▸ WHAT NEEDS TO BE DONE
The copy you produce must hold every record exactly, and none of the images.

▸ RECORDS SUPPLIED
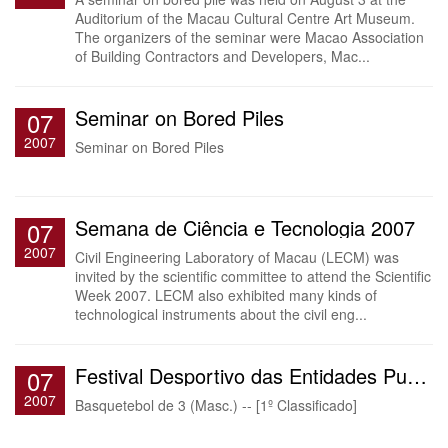
Auditorium of the Macau Cultural Centre Art Museum.
The organizers of the seminar were Macao Association
of Building Contractors and Developers, Mac...
Seminar on Bored Piles
07
2007
Seminar on Bored Piles
Semana de Ciência e Tecnologia 2007
07
2007
Civil Engineering Laboratory of Macau (LECM) was
invited by the scientific committee to attend the Scientific
Week 2007. LECM also exhibited many kinds of
technological instruments about the civil eng...
Festival Desportivo das Entidades Publicas em 2007
07
2007
Basquetebol de 3 (Masc.) -- [1º Classificado]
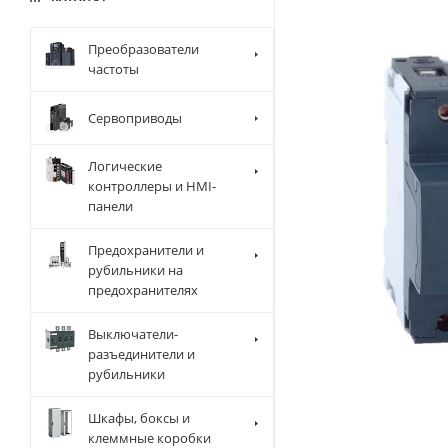
Преобразователи
частоты
Сервоприводы
Логические
контроллеры и HMI-
панели
Предохранители и
рубильники на
предохранителях
Выключатели-
разъединители и
рубильники
Шкафы, боксы и
клеммные коробки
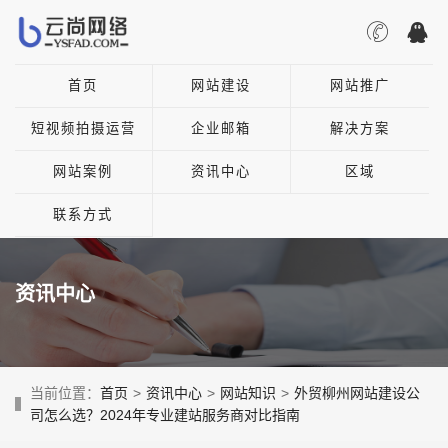
首页
网站建设
网站推广
短视频拍摄运营
企业邮箱
解决方案
网站案例
资讯中心
区域
联系方式
资讯中心
当前位置：
首页
>
资讯中心
>
网站知识
>
外贸柳州网站建设公
司怎么选？2024年专业建站服务商对比指南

▸ OUTPUT
Auditorium of the Macau Cultural Centre Art Museum.
The organizers of the seminar were Macao Association
of Building Contractors and Developers, Mac...
Seminar on Bored Piles
07
2007
Seminar on Bored Piles
Semana de Ciência e Tecnologia 2007
07
2007
Civil Engineering Laboratory of Macau (LECM) was
invited by the scientific committee to attend the Scientific
Week 2007. LECM also exhibited many kinds of
technological instruments about the civil eng...
Festival Desportivo das Entidades Publicas em 2007
07
2007
Basquetebol de 3 (Masc.) -- [1º Classificado]
Преобразователи
частоты
Сервоприводы
Логические
контроллеры и HMI-
панели
Предохранители и
рубильники на
предохранителях
Выключатели-
разъединители и
рубильники
Шкафы, боксы и
клеммные коробки
首页
网站建设
网站推广
短视频拍摄运营
企业邮箱
解决方案
网站案例
资讯中心
区域
联系方式
资讯中心
当前位置：
首页
>
资讯中心
>
网站知识
>
外贸柳州网站建设公
司怎么选？2024年专业建站服务商对比指南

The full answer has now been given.